Depending on the situation a write unsafe fast fix later maybe the more economic approach. Especially if the code is more exploratory, changes a lot and large parts will be finally discarded.


It seems to me that letting yourself work under the assumption something may be easy to fix later when you add the safety constraints back is just asking for major pains when it isn't easy. A wrong assumption at that level can render your entire algorithm unworkable if your plan was to make it safe in the end, since some patters just don't lend themselves to easy expression in rust. Then you're stuck with the choice, leave it unsafe and worry about it from them on, or rewrite it safely using an altered or entirely different algorithm. That doesn't seem like a gamble that's worth it to me.

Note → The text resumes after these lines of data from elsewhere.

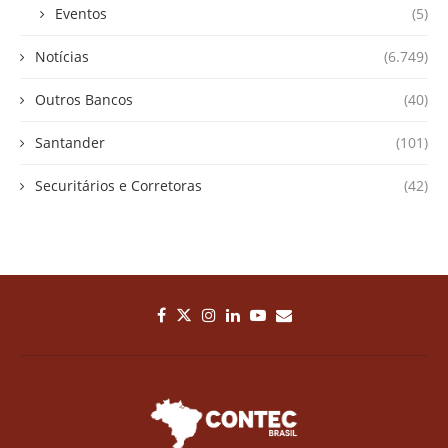
Eventos
(5)
Notícias
(6.749)
Outros Bancos
(40)
Santander
(101)
Securitários e Corretoras
(42)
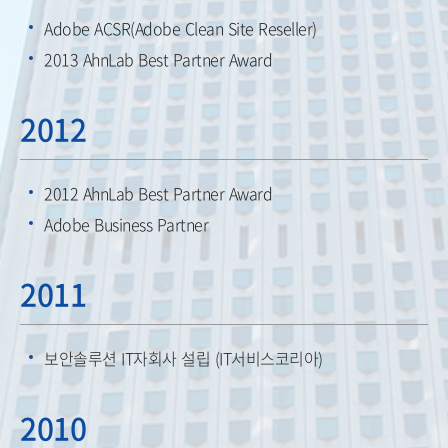
Adobe ACSR(Adobe Clean Site Reseller)
2013 AhnLab Best Partner Award
2012
2012 AhnLab Best Partner Award
Adobe Business Partner
2011
보안솔루션 IT자회사 설립 (IT서비스코리아)
2010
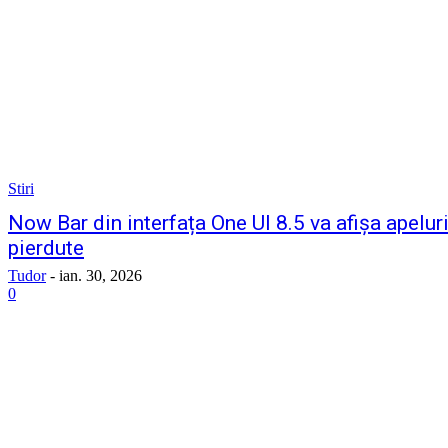
Stiri
Now Bar din interfața One UI 8.5 va afișa apelur
pierdute
Tudor
-
ian. 30, 2026
0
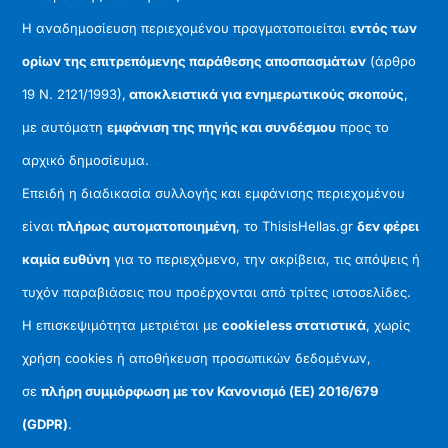
Η αναδημοσίευση περιεχομένου πραγματοποιείται
εντός των
ορίων της επιτρεπόμενης παράθεσης αποσπασμάτων
(άρθρο
19 Ν. 2121/1993),
αποκλειστικά για ενημερωτικούς σκοπούς
,
με αυτόματη
εμφάνιση της πηγής και συνδέσμου
προς το
αρχικό δημοσίευμα.
Επειδή η διαδικασία συλλογής και εμφάνισης περιεχομένου
είναι
πλήρως αυτοματοποιημένη
, το ThisisHellas.gr
δεν φέρει
καμία ευθύνη
για το περιεχόμενο, την ακρίβεια, τις απόψεις ή
τυχόν παραβιάσεις που προέρχονται από τρίτες ιστοσελίδες.
Η επισκεψιμότητα μετριέται με
cookieless στατιστικά
, χωρίς
χρήση cookies ή αποθήκευση προσωπικών δεδομένων,
σε
πλήρη συμμόρφωση με τον Κανονισμό (ΕΕ) 2016/679
(GDPR)
.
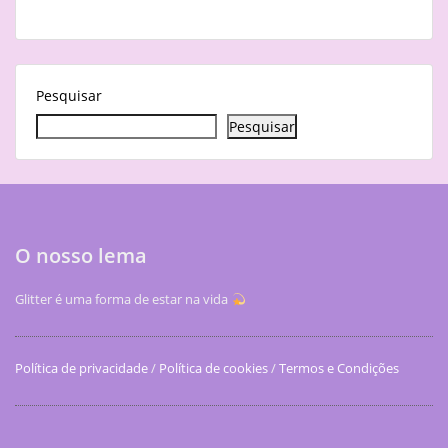
Pesquisar
Pesquisar
O nosso lema
Glitter é uma forma de estar na vida
Política de privacidade
/
Política de cookies
/
Termos e Condições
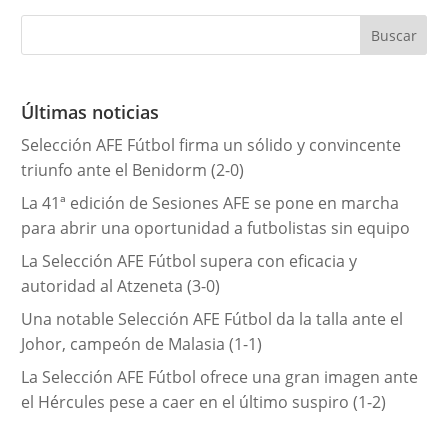
t
e
g
o
r
Últimas noticias
í
Selección AFE Fútbol firma un sólido y convincente
a
triunfo ante el Benidorm (2-0)
s
La 41ª edición de Sesiones AFE se pone en marcha
para abrir una oportunidad a futbolistas sin equipo
La Selección AFE Fútbol supera con eficacia y
autoridad al Atzeneta (3-0)
Una notable Selección AFE Fútbol da la talla ante el
Johor, campeón de Malasia (1-1)
La Selección AFE Fútbol ofrece una gran imagen ante
el Hércules pese a caer en el último suspiro (1-2)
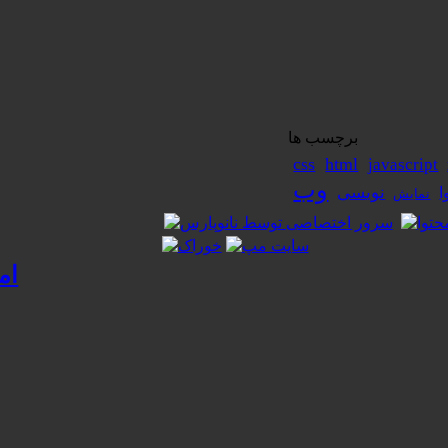
برچسب ها
css
html
javascript
وب
نویسی
ا
نمایش
ام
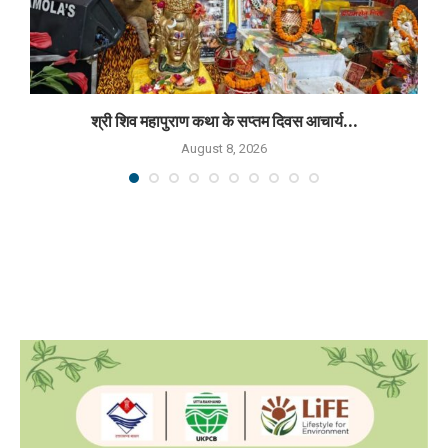
श्री शिव महापुराण कथा के सप्तम दिवस आचार्य...
August 8, 2026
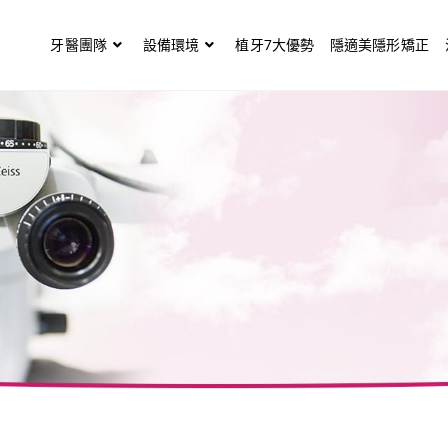
牙醫團隊
設備環境
植牙7大優勢
隱適美隱形矯正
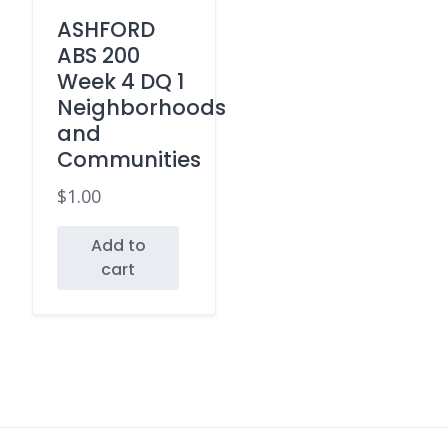
ASHFORD
ABS 200
Week 4 DQ 1
Neighborhoods
and
Communities
$
1.00
Add to
cart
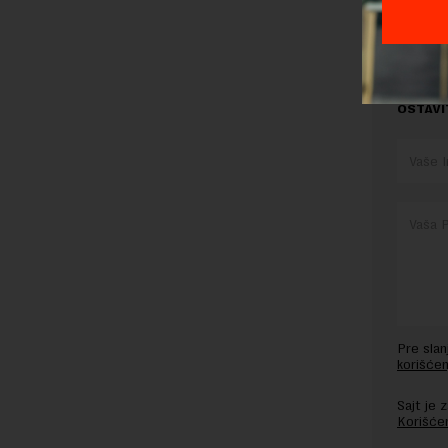
ka izvornom
OSTAVI
Pre sla
korišćen
Sajt je
Korišće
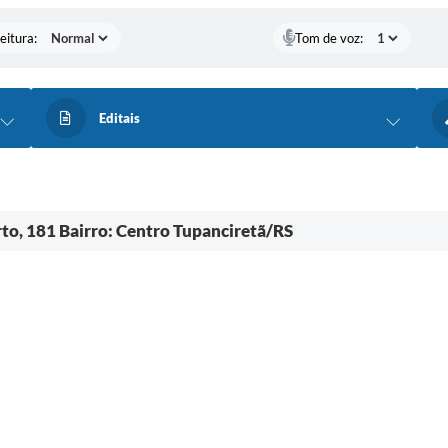
eitura:
Tom de voz:
Editais
to, 181 Bairro: Centro Tupanciretã/RS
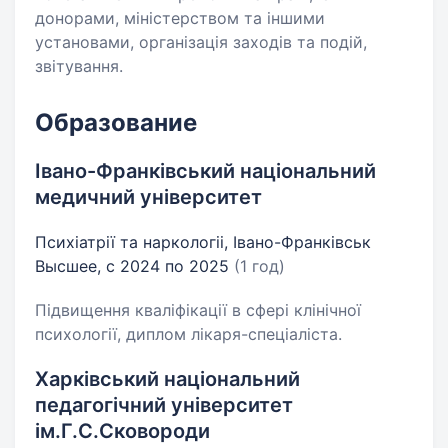
донорами, міністерством та іншими
установами, організація заходів та подій,
звітування.
Образование
Івано-Франківський національний
медичний університет
Психіатрії та наркологіі, Івано-Франківськ
Высшее, с 2024 по 2025
(1 год)
Підвищення кваліфікації в сфері клінічної
психології, диплом лікаря-спеціаліста.
Харківський національний
педагогічний університет
ім.Г.С.Сковороди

Even for exploratory code. Unless it's such a performance critical portion of the project that I'm willing to write it in a different language for speed, why bait myself so?

If one of my goals for a project is to write somewhat functionally, I wouldn't start off with an exploratory approach using procedural techniques. I think we can all see what I'd probably end up with in the end, and it might work, but it probably wouldn't have some of the attributes I was hoping for.


I've found that more often, it should be reworded as "unsafe fast, painfully maintain without the resources to ever fix later".


The number of TODO's that litter code in general, or issues file to "cleanup" are generally significant. You're making a great point that accruing technical debt at the cost of safety, is quite possibly technical debt, like all other, that will never be paid down over the life of the software.

I completely agree.


What is this "fix later" you speak of?


Usually the "later" part never comes, specially in consulting, where there is only one shot to implement each module.


Unabashedly, I think leaving in it pure C would have been better. Well, if that was of their main reasons. Although, it sounds like they wanted more "infrastructure".

There is a lot of C infrastructure, almost anything can work with C too...


One-sided changes to build configuration sounds like an issue with code reviews though. It shouldn't be possible to merge something like that without others agreeing.